The best way to teach physics to girls appears to be to focus on answers to questions like: What is it? What is light made out of? What is matter made out of? What laws govern the universe? Why those laws and not others?
How we see influences how we perceive the world and what we like to read and how we like to write, particularly when we are young. In my book, Boys Adrift, I explored how a lack of awareness of this point disengages boys in subjects such as creative writing and visual arts. Some boys want to write stories with an emphasis on action, but they lose their enthusiasm when the teacher says, “Tell me more about your characters, Justin: What do they look like? What kind of clothes are they wearing?” The teacher wants Justin to emphasize the features that engage the “what” visual system, but Justin wants to tell a story that engages the “where” visual system.
Most teachers don’t know anything about sex differences in the visual system.

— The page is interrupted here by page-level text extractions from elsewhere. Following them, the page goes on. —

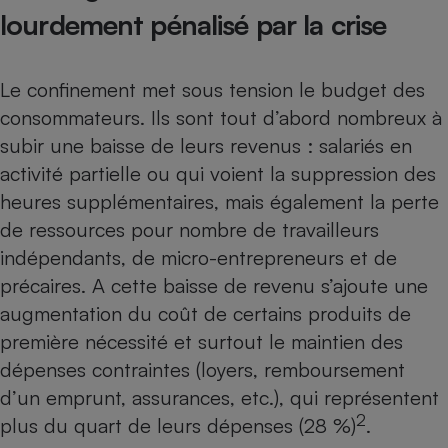
lourdement pénalisé par la crise
Petit électroménager - U
Complément
alimentaire
Mutuelle
Le confinement met sous tension le budget des
Assurance emprunteur
consommateurs. Ils sont tout d’abord nombreux à
subir une baisse de leurs revenus : salariés en
activité partielle ou qui voient la suppression des
Matelas
heures supplémentaires, mais également la perte
Champagne
bouteille
de ressources pour nombre de travailleurs
Banque en 
indépendants, de micro-entrepreneurs et de
Téléviseur
précaires. A cette baisse de revenu s’ajoute une
Antimoustique
Lave-linge
augmentation du coût de certains produits de
première nécessité et surtout le maintien des
dépenses contraintes (loyers, remboursement
Radiateur électrique
d’un emprunt, assurances, etc.), qui représentent
2
plus du quart de leurs dépenses (28 %)
.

Very few schools of education provide any instruction on this topic, or on anything related to sex differences in best practice for teaching various subjects. (8)
The general lack of awareness of gender differences disadvantages both girls and boys. The result too often is a school where the boys think creative writing is for girls, while the girls believe that physics is for guys. When teachers do understand these gender differences, you can break down gender stereotypes. As Jenn Alabaster and others have found, girls love physics if you know how to teach it to them.
1. I have borrowed the title of this section from Melissa Hines and Gerianne Alexander, “Monkeys, girls, boys and toys,” Hormones and Behavior, volume 54 (2008), pp. 478–479.
2. Gerianne Alexander and Melissa Hines, “Sex differences in response to children’s toys in non-human primates,” Evolution and Human Behavior, volume 23 (2002), pp. 467–479.
3. Gerianne Alexander, “An evolutionary perspective of sex-typed toy preferences: pink, blue, and the brain,” Archives of Sexual Behavior, volume 32 (2003), pp. 7–14.
4. Leslie Ungerleider and Mortimer Mishkin are the neuroscientists most often credited for being the first—in the early 1980s—to recognize explicitly the anatomical distinction between the “what” system and the “where” system. See, for example, their paper (co-written with Kathleen Macko) entitled “Object vision and spatial vision: two cortical pathways,” Trends in Neuroscience, volume 6 (1983), pp. 414–417.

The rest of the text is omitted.